DIRECTIONS FOR THIS TASK
Only a number is wanted here. Tally the lines of the data that contain "table".

Extracted records
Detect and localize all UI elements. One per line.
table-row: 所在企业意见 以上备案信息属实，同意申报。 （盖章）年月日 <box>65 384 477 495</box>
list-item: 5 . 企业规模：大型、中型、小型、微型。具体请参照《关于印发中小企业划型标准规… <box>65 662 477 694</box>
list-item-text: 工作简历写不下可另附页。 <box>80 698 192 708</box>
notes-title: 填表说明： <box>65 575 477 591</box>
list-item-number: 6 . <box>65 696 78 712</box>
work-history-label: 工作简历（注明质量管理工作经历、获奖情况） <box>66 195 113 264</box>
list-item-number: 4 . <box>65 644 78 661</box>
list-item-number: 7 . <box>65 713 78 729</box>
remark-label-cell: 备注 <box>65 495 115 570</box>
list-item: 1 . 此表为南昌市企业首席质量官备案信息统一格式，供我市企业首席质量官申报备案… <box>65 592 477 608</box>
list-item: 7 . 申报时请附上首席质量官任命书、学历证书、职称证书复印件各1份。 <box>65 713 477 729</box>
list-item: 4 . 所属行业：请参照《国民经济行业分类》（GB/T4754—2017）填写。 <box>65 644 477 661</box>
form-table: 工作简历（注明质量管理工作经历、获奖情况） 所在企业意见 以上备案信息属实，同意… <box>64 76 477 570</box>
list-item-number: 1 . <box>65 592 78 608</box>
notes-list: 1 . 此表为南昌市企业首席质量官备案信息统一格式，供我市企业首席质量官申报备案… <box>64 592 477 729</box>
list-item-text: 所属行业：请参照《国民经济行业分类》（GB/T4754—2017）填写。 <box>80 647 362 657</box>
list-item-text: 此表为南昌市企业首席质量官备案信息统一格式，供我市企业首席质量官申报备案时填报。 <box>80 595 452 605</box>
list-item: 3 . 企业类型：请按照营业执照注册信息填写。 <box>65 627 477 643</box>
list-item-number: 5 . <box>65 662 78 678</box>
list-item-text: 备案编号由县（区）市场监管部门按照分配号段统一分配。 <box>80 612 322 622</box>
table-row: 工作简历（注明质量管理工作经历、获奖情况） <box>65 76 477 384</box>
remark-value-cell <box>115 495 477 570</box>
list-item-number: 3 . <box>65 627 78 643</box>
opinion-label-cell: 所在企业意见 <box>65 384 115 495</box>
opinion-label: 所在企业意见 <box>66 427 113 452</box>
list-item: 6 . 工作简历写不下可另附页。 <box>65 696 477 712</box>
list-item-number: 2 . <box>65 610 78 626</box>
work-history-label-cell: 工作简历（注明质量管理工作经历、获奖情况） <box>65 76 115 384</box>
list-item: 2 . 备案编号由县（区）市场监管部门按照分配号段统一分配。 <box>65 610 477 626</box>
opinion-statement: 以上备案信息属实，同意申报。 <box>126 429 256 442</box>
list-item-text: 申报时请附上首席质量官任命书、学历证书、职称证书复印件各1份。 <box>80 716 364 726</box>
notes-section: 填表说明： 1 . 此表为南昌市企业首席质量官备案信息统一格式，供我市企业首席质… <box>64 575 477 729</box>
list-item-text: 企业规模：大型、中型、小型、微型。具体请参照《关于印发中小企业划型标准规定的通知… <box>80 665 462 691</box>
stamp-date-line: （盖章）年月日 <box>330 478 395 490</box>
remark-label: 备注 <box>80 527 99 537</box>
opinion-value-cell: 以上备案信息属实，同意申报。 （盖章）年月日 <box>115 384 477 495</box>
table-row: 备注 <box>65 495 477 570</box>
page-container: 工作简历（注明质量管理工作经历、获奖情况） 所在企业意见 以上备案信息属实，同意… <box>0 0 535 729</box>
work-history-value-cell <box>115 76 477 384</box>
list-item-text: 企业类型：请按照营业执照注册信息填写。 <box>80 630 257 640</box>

RESULT
4